In a sunny garden, enveloped by birdsong, Bill and Gill talk about stories. They have a shared past – possibly as colleagues, or teacher and student, or perhaps more – that hovers at the edges of their interactions, hinting at something unspoken, unresolved, unrequited.

At Bill’s request, Gill is visiting and has brought tales about the origins of language, about miscommunication and misunderstanding. As they pass the threads of myth and parable back and forth, collaborating and disagreeing, encouraging and correcting, the pattern of their own entwined narrative is revealed, and we, too, are pulled inside this subtly moving paean to the power of story.

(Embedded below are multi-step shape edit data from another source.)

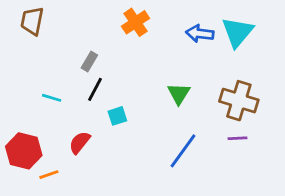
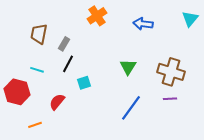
brown trapezoid: (32, 21) -> (39, 34), moved
cyan triangle: (237, 32) -> (190, 19), moved, size x0.7
red hexagon: (24, 151) -> (17, 92), moved

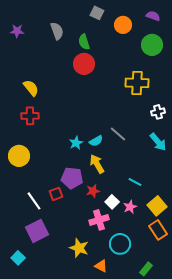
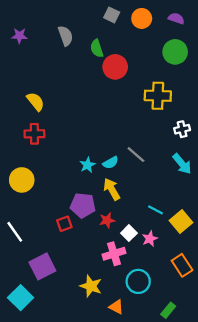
orange circle: (123, 25) -> (142, 18), moved
red circle: (84, 64) -> (115, 67), moved
white line: (34, 201) -> (15, 232), moved
yellow square: (157, 206) -> (181, 221), moved
cyan square: (18, 258) -> (21, 298), size x1.5

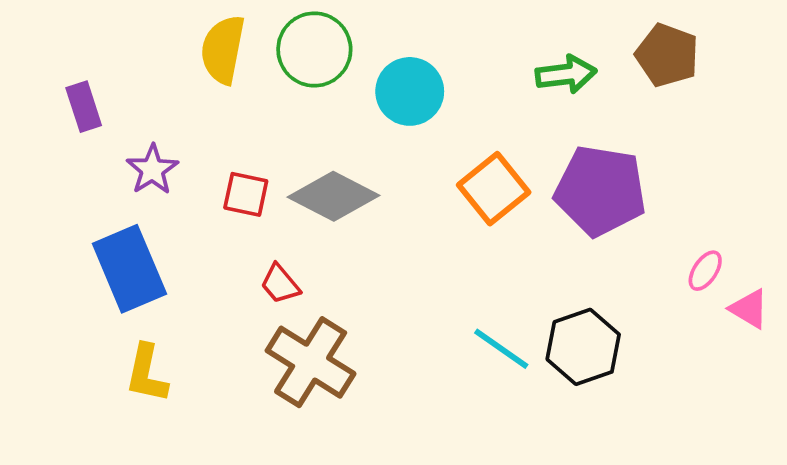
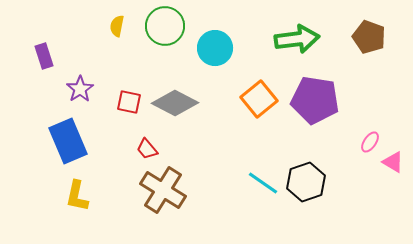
yellow semicircle: (223, 49) -> (117, 26), size x0.6
brown pentagon: (667, 55) -> (369, 37), moved
green arrow: (566, 74) -> (297, 39), size x1.4

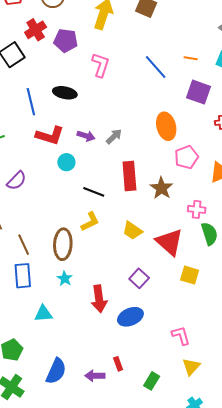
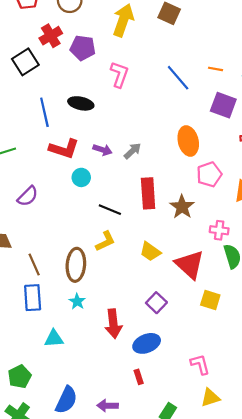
red rectangle: (118, 364) -> (139, 377), moved
yellow triangle: (191, 367) -> (210, 398), turned 30

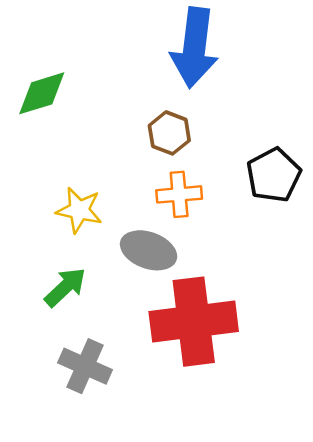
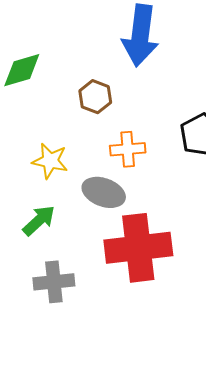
brown hexagon: (169, 133) -> (95, 97), moved
gray cross: (85, 366) -> (54, 282), turned -30

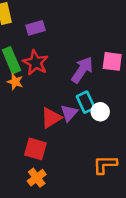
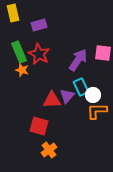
red triangle: (51, 118) -> (52, 100), turned 30
orange L-shape: (105, 165) -> (97, 111), moved
orange cross: (37, 178) -> (49, 150), moved

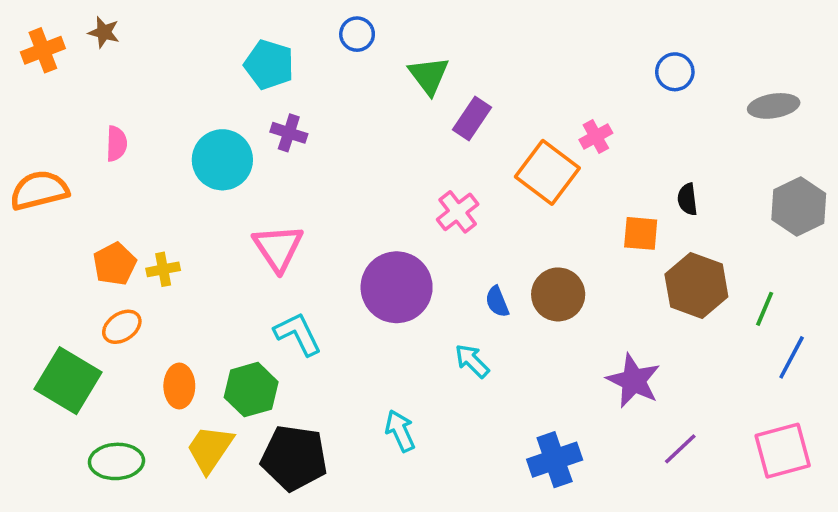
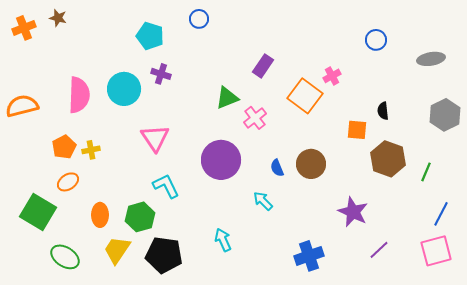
green triangle: (429, 75) -> (227, 98), moved, turned 45
pink semicircle: (116, 144) -> (79, 95), moved, size x1.8
blue line: (792, 357) -> (441, 214), moved
green ellipse: (116, 461) -> (65, 257), turned 36

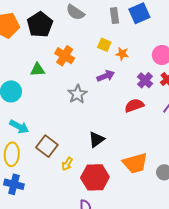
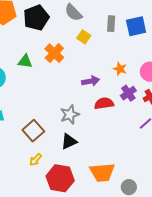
yellow square: (104, 45) -> (84, 37), moved
orange star: (122, 54) -> (120, 69), moved
gray star: (77, 94) -> (70, 115), moved
red semicircle: (134, 105) -> (104, 103), moved
brown square: (47, 146) -> (33, 131), moved

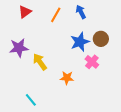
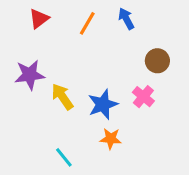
blue star: (80, 42) -> (103, 104), moved
orange star: (67, 78) -> (111, 139), moved
cyan line: (31, 100) -> (64, 157), moved

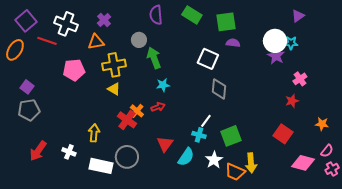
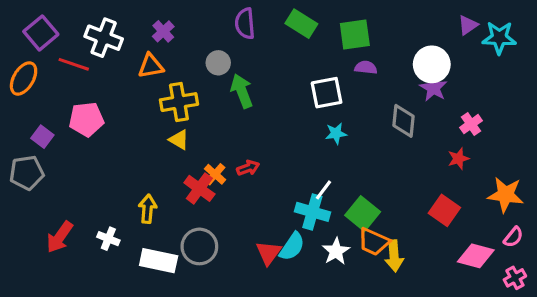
cyan star: (291, 43) -> (499, 38), moved, size x1.5
white square: (208, 59) -> (327, 93), turned -35
pink pentagon: (74, 70) -> (86, 119), moved
cyan star: (163, 85) -> (336, 133), moved
gray diamond: (219, 89) -> (403, 121), moved
gray pentagon: (29, 110) -> (27, 173), moved
orange star: (322, 124) -> (506, 195), size x1.6
cyan cross: (199, 135) -> (312, 212), size x1.5
green square: (231, 136) -> (363, 214), turned -30
red triangle: (165, 144) -> (268, 253), moved
pink cross: (332, 169) -> (515, 278), moved
orange trapezoid: (235, 172) -> (374, 242), moved

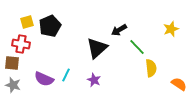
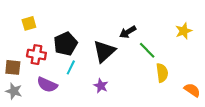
black pentagon: (50, 26) -> (65, 44), moved
red cross: (21, 44) -> (36, 55), moved
cyan line: (66, 75) -> (71, 67), moved

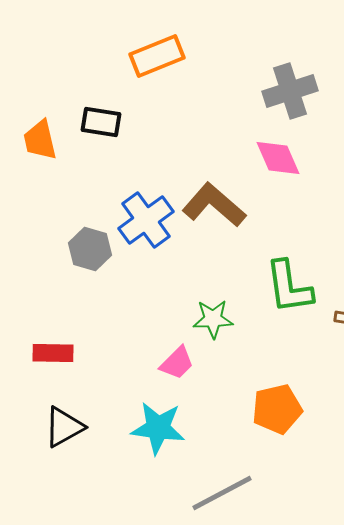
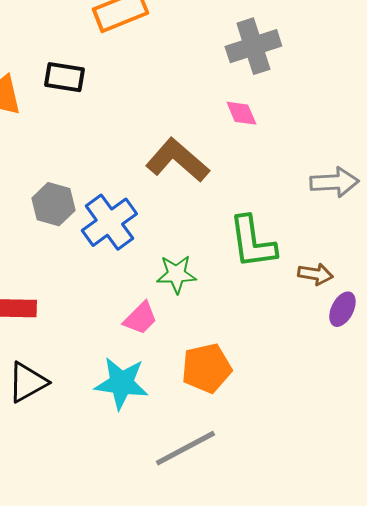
pink diamond: (278, 158) -> (241, 113), size x0.7
blue cross: (146, 220) -> (109, 222), moved
orange pentagon: (277, 409) -> (206, 368), moved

They begin at the beginning, with flood myths from around the world, and as Gill takes tentative steps into the telling – at times deferring to Bill, occasionally challenging his interruptions – we glimpse the structure of their relationship in all its give and take, surge and retreat. While Gill balks at the ease with which Bill claims ownership of the most ancient stories, by amending details and altering characters, she also questions the intrinsic patriarchal slant – where are the tales with women at their centre, shaped by women’s experiences?

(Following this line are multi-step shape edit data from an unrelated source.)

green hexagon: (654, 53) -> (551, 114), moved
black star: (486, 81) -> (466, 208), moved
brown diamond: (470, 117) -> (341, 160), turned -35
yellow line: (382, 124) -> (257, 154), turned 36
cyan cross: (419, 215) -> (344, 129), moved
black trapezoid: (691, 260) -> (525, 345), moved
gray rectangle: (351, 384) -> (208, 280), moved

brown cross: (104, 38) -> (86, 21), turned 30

But Bill, who is increasingly infirm, has a specific story he wants – needs – to tell: Nimrod and the Tower of Babel. In a way that reflects the power balance in their own relationship, Bill takes control of the narrative; when he is intermittently gripped by seizures, during which he disappears from the moment, as if dropping out of the present, Gill steps in to support him, and they create the story together.

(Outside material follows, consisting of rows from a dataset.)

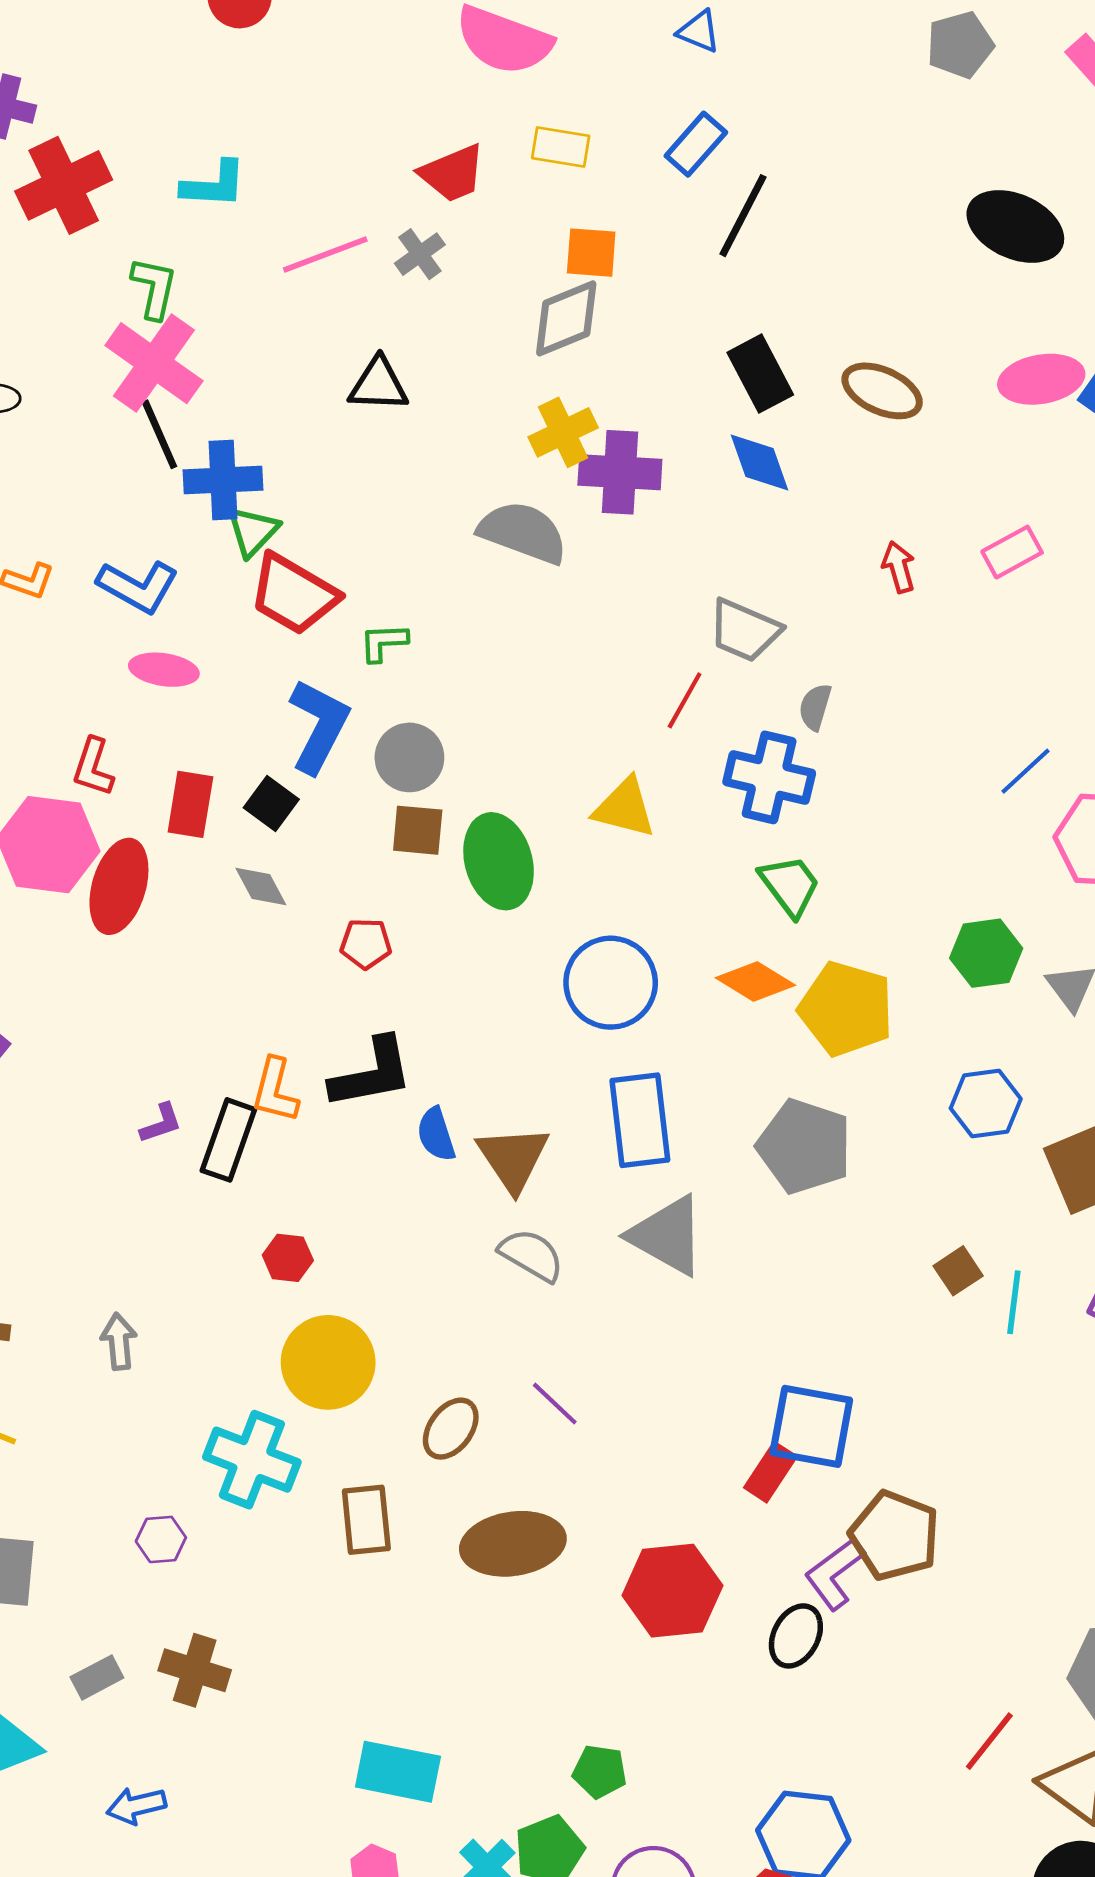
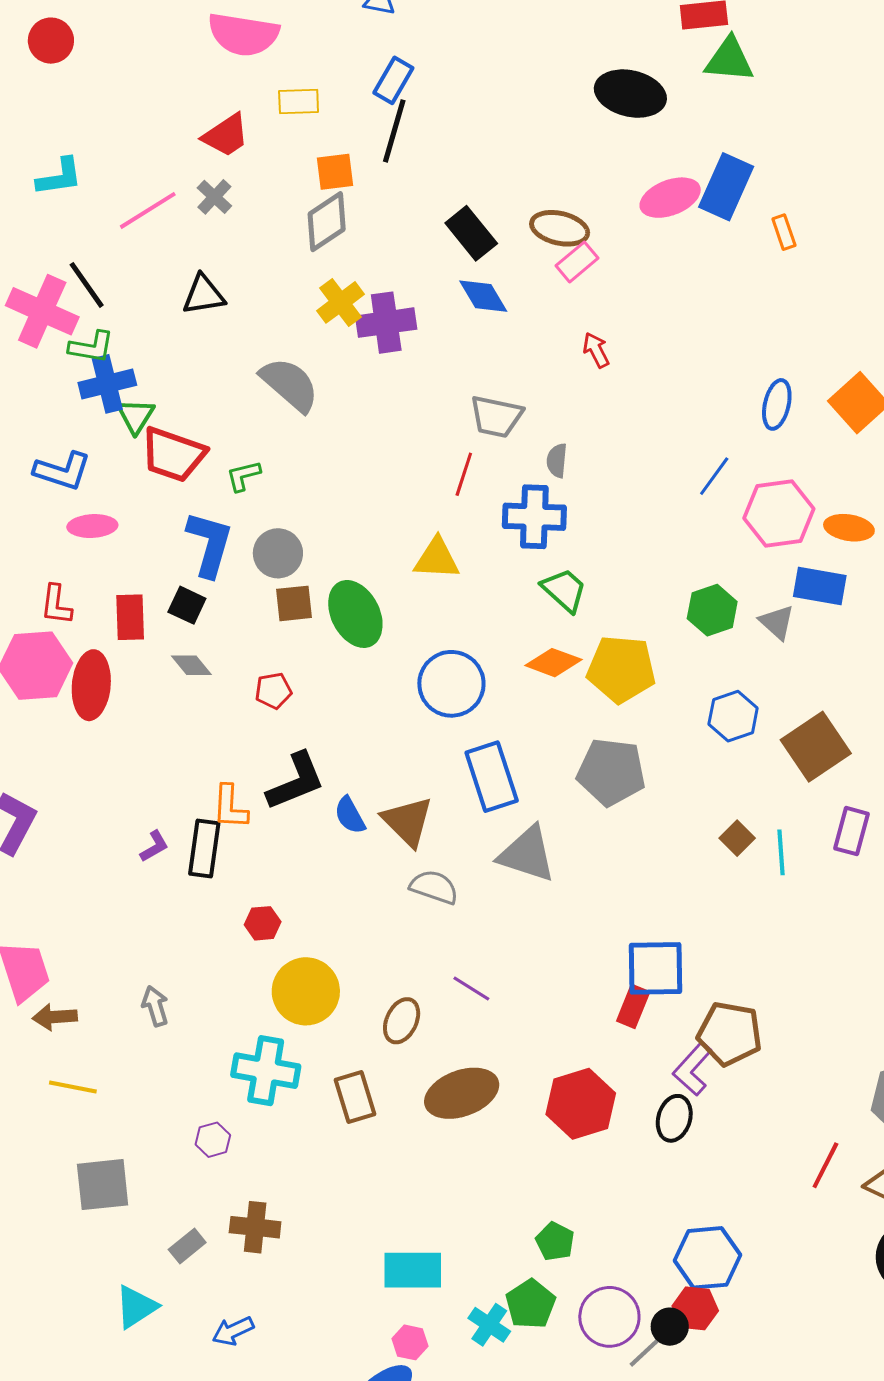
black line: (743, 216) -> (394, 131), moved
green L-shape: (154, 288) -> (91, 347), moved, turned 99
black line: (159, 434) -> (87, 285), moved
gray semicircle: (523, 532) -> (290, 384), moved, turned 32
pink rectangle: (1012, 552) -> (577, 262), moved
green pentagon: (600, 1771) -> (555, 1241), turned 30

From start to finish, this performance is elegantly structured and beautifully paced, with a script that revels in the power of the word to conjure vast landscapes and epic endeavour alongside the pulsing of the human heart. With segues into neurology – the search for ‘poetry in the prefrontal cortex’ – that juxtapose vibrant images of neurons in the brain and electricity whizzing across synapses, making connections and combinations like ideas fizzing between people crammed into the expanding city of Babel, the narrative is at once rational and scientific and brimming with passion. And it’s absolutely gripping, Bill steadily building the story, pulling it towards its conclusion, shaping it just as Nimrod’s followers placed brick upon brick in their attempt to reach the stars.

Stripped right back – and in that simplicity managing to pack philosophy and science, myth and magic, laughter and heartbreak into a riveting 80 minutes – the strength of this piece comes from the union of intelligent writing and the word-perfect power of the performances. It explores how the stories that appeal to us, that speak to the deepest parts of us, are the ones that reflect our situation, our needs and our desires, and affect the very structure of our brains.